Paper ID: 2308.00583

Semisupervised Anomaly Detection using Support Vector Regression with Quantum Kernel

Kilian Tscharke, Sebastian Issel, Pascal Debus

Anomaly detection (AD) involves identifying observations or events that deviate in some way from the rest of the data. Machine learning techniques have shown success in automating this process by detecting hidden patterns and deviations in large-scale data. The potential of quantum computing for machine learning has been widely recognized, leading to extensive research efforts to develop suitable quantum machine learning (QML) algorithms.
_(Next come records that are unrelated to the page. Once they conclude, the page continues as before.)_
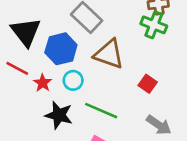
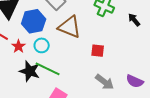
red square: (148, 84) -> (98, 51), turned -32
green line: (101, 111) -> (48, 69), moved

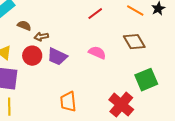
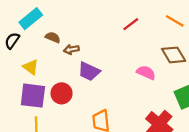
pink semicircle: (97, 53) -> (146, 72), moved
red circle: (32, 56) -> (62, 93), moved

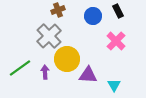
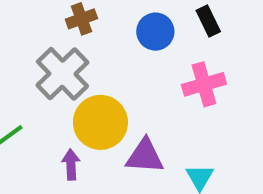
pink cross: (116, 41) -> (204, 84), turned 30
purple arrow: (45, 72) -> (71, 165), moved

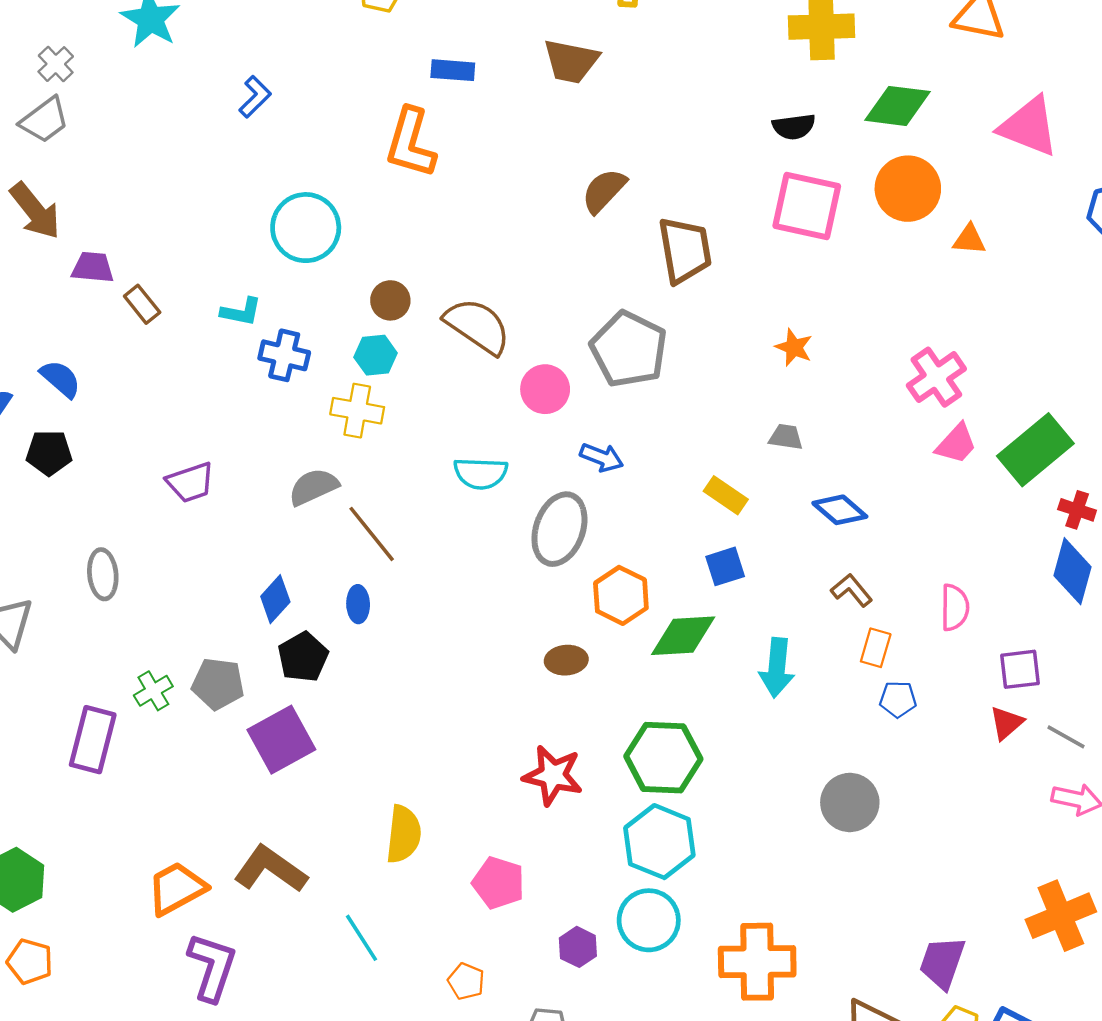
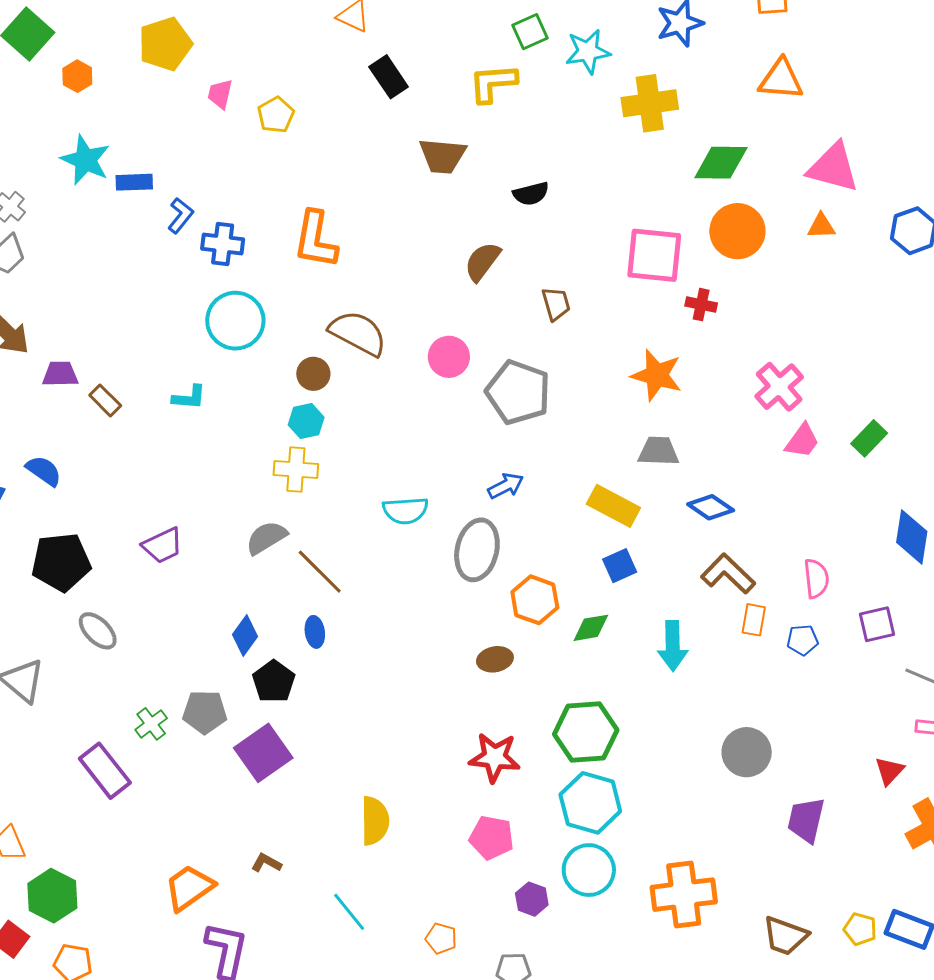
blue rectangle: (453, 70) -> (134, 182), moved
black semicircle: (794, 127) -> (531, 194), moved
orange triangle: (969, 240) -> (821, 226), moved
brown trapezoid: (685, 250) -> (556, 304), size x0.6
brown semicircle: (477, 326) -> (358, 333), moved
orange star: (794, 347) -> (657, 375), size x1.6
blue cross: (284, 355) -> (223, 244), moved
pink circle: (545, 389) -> (449, 357), moved
gray trapezoid: (786, 437) -> (658, 451), size x1.4
green rectangle: (1035, 450) -> (869, 438), size x0.6
black pentagon: (49, 453) -> (61, 562), moved, size x1.5
blue arrow: (602, 458) -> (506, 486), turned -42
yellow rectangle: (726, 495) -> (613, 506), size x1.4
red cross: (1077, 510) -> (701, 305), moved
gray ellipse: (103, 574) -> (98, 631), turned -33
brown L-shape: (852, 590) -> (728, 574), size x1.5
green diamond: (683, 636) -> (591, 628), size x0.7
blue pentagon: (898, 699) -> (802, 640), moved
red triangle: (1007, 723) -> (889, 771), moved
purple rectangle: (93, 740) -> (105, 771), turned -46
brown L-shape: (270, 869) -> (266, 863), size x0.5
pink pentagon: (498, 883) -> (492, 838), moved
purple trapezoid: (942, 963) -> (806, 820), moved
In particular, the search for QML algorithms for near-term NISQ devices is in full swing. However, NISQ devices pose additional challenges due to their limited qubit coherence times, low number of qubits, and high error rates. Kernel methods based on quantum kernel estimation have emerged as a promising approach to QML on NISQ devices, offering theoretical guarantees, versatility, and compatibility with NISQ constraints. Especially support vector machines (SVM) utilizing quantum kernel estimation have shown success in various supervised learning tasks. However, in the context of AD, semisupervised learning is of great relevance, and yet there is limited research published in this area. This paper introduces an approach to semisupervised AD based on the reconstruction loss of a support vector regression (SVR) with quantum kernel. This novel model is an alternative to the variational quantum and quantum kernel one-class classifiers, and is compared to a quantum autoencoder as quantum baseline and a SVR with radial-basis-function (RBF) kernel as well as a classical autoencoder as classical baselines. The models are benchmarked extensively on 10 real-world AD data sets and one toy data set, and it is shown that our SVR model with quantum kernel performs better than the SVR with RBF kernel as well as all other models, achieving highest mean AUC over all data sets. In addition, our QSVR outperforms the quantum autoencoder on 9 out of 11 data sets.

Submitted: Aug 1, 2023